> **ABOUT THIS TASK**: Scan the lines below for the string "output" and copy every one that has it.

Dataset records:
━━━━━━━━━━━━━━━━━━━━

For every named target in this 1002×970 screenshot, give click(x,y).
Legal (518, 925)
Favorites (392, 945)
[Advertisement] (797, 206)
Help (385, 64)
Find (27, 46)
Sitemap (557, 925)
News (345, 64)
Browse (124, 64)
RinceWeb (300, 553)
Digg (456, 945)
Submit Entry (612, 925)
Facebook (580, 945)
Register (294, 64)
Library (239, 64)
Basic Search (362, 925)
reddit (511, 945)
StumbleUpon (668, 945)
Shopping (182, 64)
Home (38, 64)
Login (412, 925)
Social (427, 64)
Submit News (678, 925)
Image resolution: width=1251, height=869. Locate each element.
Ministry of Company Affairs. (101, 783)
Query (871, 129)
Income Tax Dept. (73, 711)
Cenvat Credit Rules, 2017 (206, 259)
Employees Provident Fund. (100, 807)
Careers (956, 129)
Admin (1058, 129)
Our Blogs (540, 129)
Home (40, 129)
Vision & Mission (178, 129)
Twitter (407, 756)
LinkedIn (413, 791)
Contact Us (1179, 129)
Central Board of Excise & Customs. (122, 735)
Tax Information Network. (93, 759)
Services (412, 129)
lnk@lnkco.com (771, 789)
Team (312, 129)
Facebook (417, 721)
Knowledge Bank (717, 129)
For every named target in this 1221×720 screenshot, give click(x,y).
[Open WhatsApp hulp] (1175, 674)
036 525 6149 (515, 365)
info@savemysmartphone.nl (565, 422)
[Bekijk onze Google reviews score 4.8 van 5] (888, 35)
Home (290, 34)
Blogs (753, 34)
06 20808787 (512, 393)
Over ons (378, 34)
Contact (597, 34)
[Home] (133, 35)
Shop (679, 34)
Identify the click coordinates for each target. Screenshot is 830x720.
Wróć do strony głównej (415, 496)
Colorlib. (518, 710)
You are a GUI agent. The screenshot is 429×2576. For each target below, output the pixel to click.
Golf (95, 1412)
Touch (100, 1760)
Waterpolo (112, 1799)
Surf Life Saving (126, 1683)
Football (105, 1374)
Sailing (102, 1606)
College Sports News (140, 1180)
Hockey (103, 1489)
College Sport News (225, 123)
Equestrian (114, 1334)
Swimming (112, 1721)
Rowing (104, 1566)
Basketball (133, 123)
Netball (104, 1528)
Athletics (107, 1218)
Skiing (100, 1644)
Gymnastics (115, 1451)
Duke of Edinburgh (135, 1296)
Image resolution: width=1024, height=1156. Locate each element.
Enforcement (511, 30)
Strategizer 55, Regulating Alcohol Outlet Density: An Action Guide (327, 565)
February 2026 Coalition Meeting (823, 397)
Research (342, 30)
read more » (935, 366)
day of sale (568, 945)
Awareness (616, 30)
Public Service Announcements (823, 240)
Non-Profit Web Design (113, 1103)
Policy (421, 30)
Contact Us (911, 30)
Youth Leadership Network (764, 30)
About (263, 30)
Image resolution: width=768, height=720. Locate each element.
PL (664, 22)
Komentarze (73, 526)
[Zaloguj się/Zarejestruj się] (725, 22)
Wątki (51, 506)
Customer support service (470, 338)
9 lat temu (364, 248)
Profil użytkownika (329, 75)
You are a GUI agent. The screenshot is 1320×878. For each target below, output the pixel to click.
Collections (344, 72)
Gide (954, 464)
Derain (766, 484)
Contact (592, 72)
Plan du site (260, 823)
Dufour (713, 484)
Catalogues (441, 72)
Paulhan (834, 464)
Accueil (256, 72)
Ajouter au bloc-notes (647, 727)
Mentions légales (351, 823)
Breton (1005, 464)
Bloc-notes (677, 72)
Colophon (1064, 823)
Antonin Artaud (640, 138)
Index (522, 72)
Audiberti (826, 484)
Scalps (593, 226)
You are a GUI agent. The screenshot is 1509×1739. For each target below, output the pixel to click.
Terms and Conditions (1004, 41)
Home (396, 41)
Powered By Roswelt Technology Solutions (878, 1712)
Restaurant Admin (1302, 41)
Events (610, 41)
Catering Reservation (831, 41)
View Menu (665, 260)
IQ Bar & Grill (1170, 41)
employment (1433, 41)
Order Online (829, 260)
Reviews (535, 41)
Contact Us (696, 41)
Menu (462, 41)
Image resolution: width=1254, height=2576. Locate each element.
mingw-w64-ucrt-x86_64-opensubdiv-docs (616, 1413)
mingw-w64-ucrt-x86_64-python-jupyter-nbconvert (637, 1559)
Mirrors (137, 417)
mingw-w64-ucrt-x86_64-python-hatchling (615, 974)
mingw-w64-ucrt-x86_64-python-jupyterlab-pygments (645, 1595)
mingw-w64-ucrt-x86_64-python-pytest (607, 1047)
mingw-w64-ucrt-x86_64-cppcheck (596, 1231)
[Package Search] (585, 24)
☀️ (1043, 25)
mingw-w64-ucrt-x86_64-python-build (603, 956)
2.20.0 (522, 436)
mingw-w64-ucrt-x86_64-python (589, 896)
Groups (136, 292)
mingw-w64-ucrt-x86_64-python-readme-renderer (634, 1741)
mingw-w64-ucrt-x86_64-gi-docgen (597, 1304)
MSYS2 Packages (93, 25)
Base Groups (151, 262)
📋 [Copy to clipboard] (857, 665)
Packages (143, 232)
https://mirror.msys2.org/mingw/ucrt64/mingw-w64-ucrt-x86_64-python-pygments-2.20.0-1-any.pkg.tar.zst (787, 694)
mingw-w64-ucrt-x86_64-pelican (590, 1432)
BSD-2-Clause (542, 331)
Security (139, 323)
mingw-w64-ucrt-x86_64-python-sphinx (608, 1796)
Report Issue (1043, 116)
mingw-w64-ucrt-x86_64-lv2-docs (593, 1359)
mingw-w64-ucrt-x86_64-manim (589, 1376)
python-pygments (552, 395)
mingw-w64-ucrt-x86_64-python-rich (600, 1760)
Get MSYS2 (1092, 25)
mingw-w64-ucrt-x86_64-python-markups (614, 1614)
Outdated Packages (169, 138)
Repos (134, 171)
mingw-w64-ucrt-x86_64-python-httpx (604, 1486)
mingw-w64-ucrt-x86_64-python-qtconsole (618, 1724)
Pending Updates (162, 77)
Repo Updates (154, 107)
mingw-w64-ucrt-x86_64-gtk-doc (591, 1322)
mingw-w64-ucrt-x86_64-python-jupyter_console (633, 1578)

━━━━━━━━━━━━━━━━━━━━

> **ANSWER FOR THE TASK**:
You are a GUI agent. The screenshot is 429×2576. For each target below, output the pixel to click.
You are a GUI agent. The screenshot is 1320×878. For each target below, output the pixel to click.
You are a GUI agent. The screenshot is 1509×1739. For each target below, output the pixel to click.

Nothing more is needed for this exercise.